**Required action:**
Copy each line below that has "brands".

[Stored data entries]

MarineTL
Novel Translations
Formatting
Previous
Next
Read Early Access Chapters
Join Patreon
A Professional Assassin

---

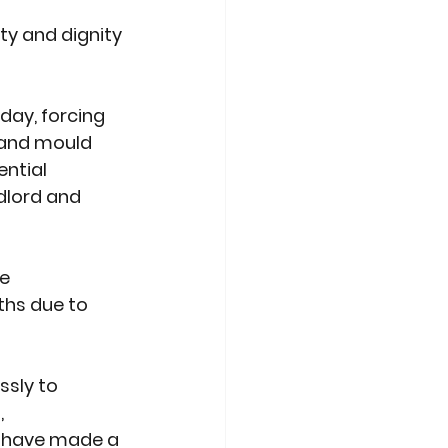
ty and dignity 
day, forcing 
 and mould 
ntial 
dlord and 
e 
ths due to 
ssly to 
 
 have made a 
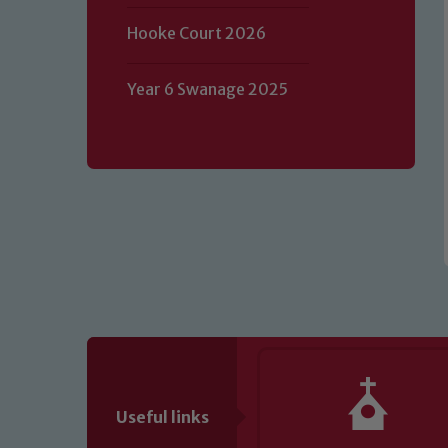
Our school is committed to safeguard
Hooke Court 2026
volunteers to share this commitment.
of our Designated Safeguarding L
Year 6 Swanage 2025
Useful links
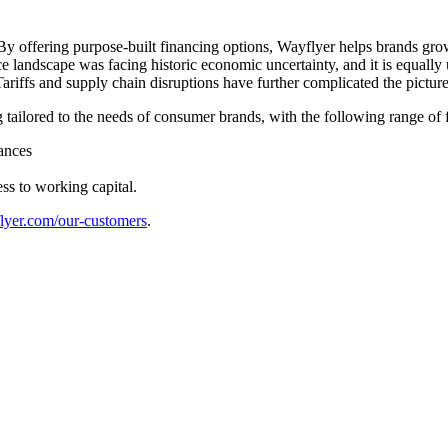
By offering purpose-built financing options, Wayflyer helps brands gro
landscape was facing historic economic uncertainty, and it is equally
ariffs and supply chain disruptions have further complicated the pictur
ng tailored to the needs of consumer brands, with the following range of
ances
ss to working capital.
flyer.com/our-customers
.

**Answer space:**
By offering purpose-built financing options, Wayflyer helps brands gro
ng tailored to the needs of consumer brands, with the following range of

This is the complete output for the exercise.